Groundbreaking Study Centers Around Home Visits

Supporting parents who may struggle in providing safe and sensitive caregiving to their infant or toddler is a goal of most home visiting programs. At the University of Washington, a recent study on home visiting shows that a brief 10-week program not only supports sensitive caregiving but also impacts children at a biological level.

This study, led by Monica Oxford, Ph.D., director of the Barnard Center for Infant Mental Health and Development, in partnership with researchers at the University of California, Davis consists of two parts. The study first assessed the effectiveness of a parent home visiting program. Out of 247 families referred to Child Protective Services for maltreatment, a portion of the group was randomly assigned to receive the Promoting First Relationships® home visiting program. Another group received the standard referrals and resources, to serve as a control group. Results of the study showed that the families that received the Promoting First Relationships® program had fewer foster care placements and increased caregiver sensitivity of their toddlers’ social and emotional needs.

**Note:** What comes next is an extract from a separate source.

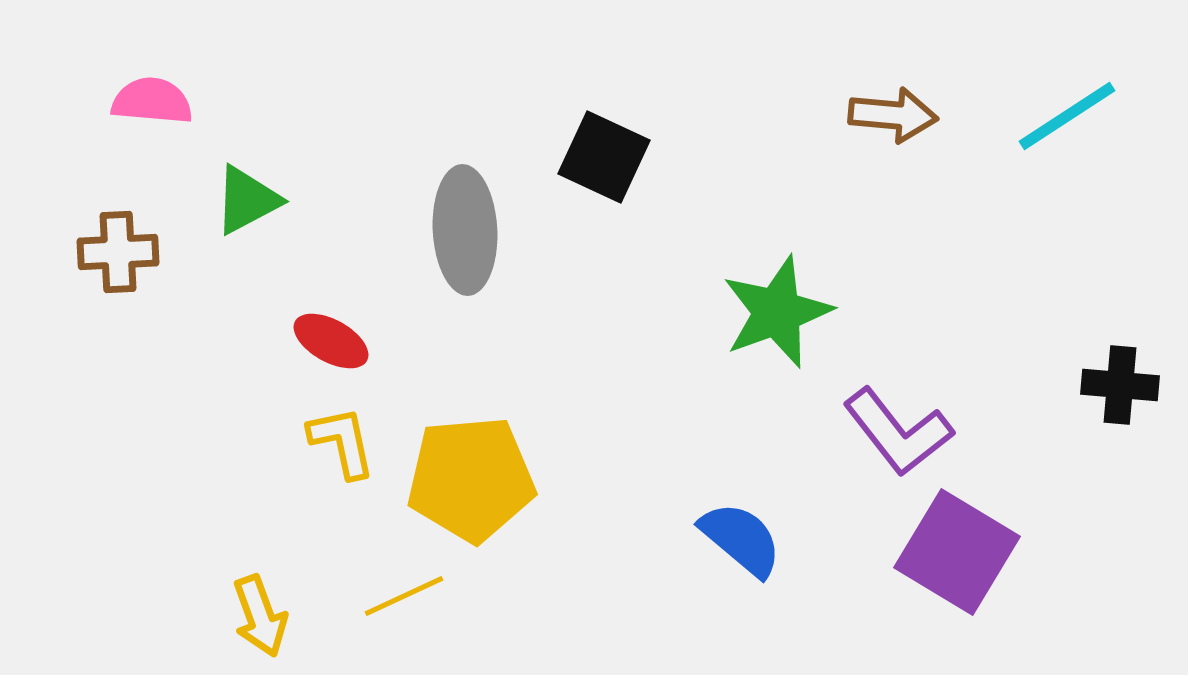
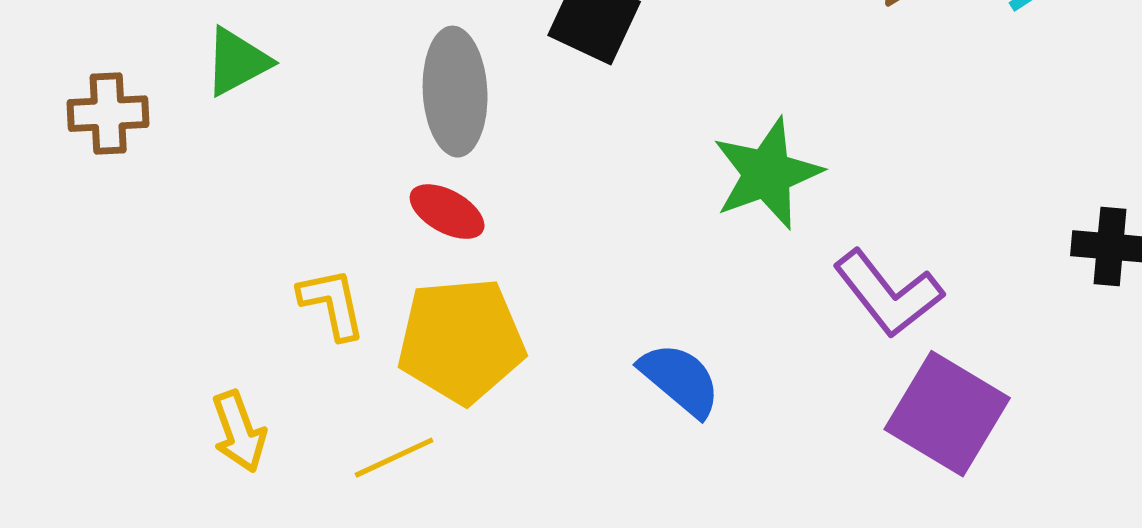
red ellipse: (331, 341) -> (447, 212), moved
blue semicircle: (741, 539) -> (680, 380), moved
yellow arrow: (260, 616) -> (239, 432), moved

The second part of the study compared the impact of the intervention on children’s physiology at the end of the trial at six months post intervention. The study measured changes in heart rate to assess the parasympathetic regulation as the children performed challenging or slightly stressful activities like completing a puzzle or petting a toy spider that jumped unexpectedly.

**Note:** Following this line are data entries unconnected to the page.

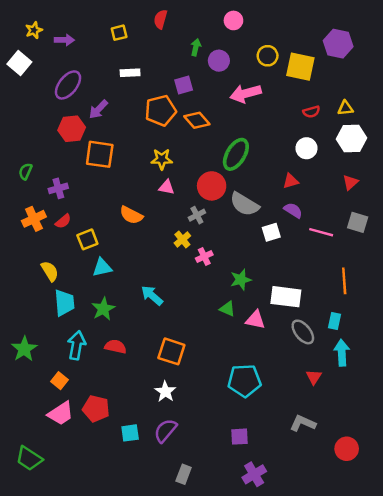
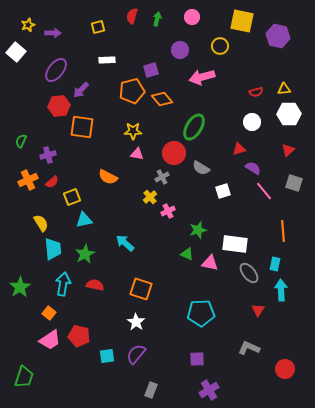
green arrow: (196, 47) -> (157, 19), moved
yellow square: (300, 67) -> (242, 21), moved
gray semicircle: (244, 204) -> (201, 168), size x0.7
purple semicircle: (293, 210) -> (253, 168), moved
pink line: (321, 232) -> (264, 191), turned 36
green trapezoid: (29, 458) -> (24, 377), turned -105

Looking at 29 families who received the Promoting First Relationships® program, the children had milder reactions. They were alert and receptive but not overly reactive to the mild stressors. The control group, children from 30 families who received resource and referral had a more dramatic parasympathetic response, leading to the tendency for a more distressed or withdrawn reaction. Other studies have shown similar responses in teens and adults who experienced maltreatment as children.

It’s often not easy to assess the impacts of a service on a given population. Linking a parenting intervention with a physical response is a new way to do this. “It’s groundbreaking to show that a brief home visiting intervention can impact toddlers’ parasympathetic regulation during challenging tasks,” says Oxford.

According to study collaborator Paul Hastings, professor in the UC Davis Department of Psychology and Center for Mind and Brain, it’s significant because children who experience maltreatment are at a higher risk for depression or other mental health issues as adults. Hastings also notes that the connection between parenting behavior and the physiological regulation of their young children is another marker of internal strength and resilience that can impact an individual’s future coping abilities.

Studies like this offer a two-fold benefit: it’s an ethical way to study resiliency and those involved can practically apply the results. That’s why the Barnard Center has conducted several studies on home visiting. “Nurses do home visiting. Social workers do home visiting. Home visiting is a venue in which providers deliver intervention and prevention services in the maternal-child health field,” said Oxford. Additional studies at the center are evaluating home visiting within a variety of populations including children who have recently been reunited with their birth parent after a foster care separation, Spanish-speaking mothers with mental health needs, and within American Indian communities.

What’s next? Oxford wants to dig deeper and examine how exposure to adversity during the first three years of life impacts lifelong health outcomes and how home visiting that improves parental sensitivity might provide a protective buffer for young children. Specifically, at the microbiological level: telomere “helmets” at the end of DNA strands wear down with exposure to adversity. She hopes to secure funding to study how the sensitivity of a caregiver (and interventions to support sensitivity) may decrease the amount of wear-and-tear at the cellular level, increasing the long-term protection to individuals. Big picture, that would be another pioneering step forward in serving families and supporting infant mental health and development.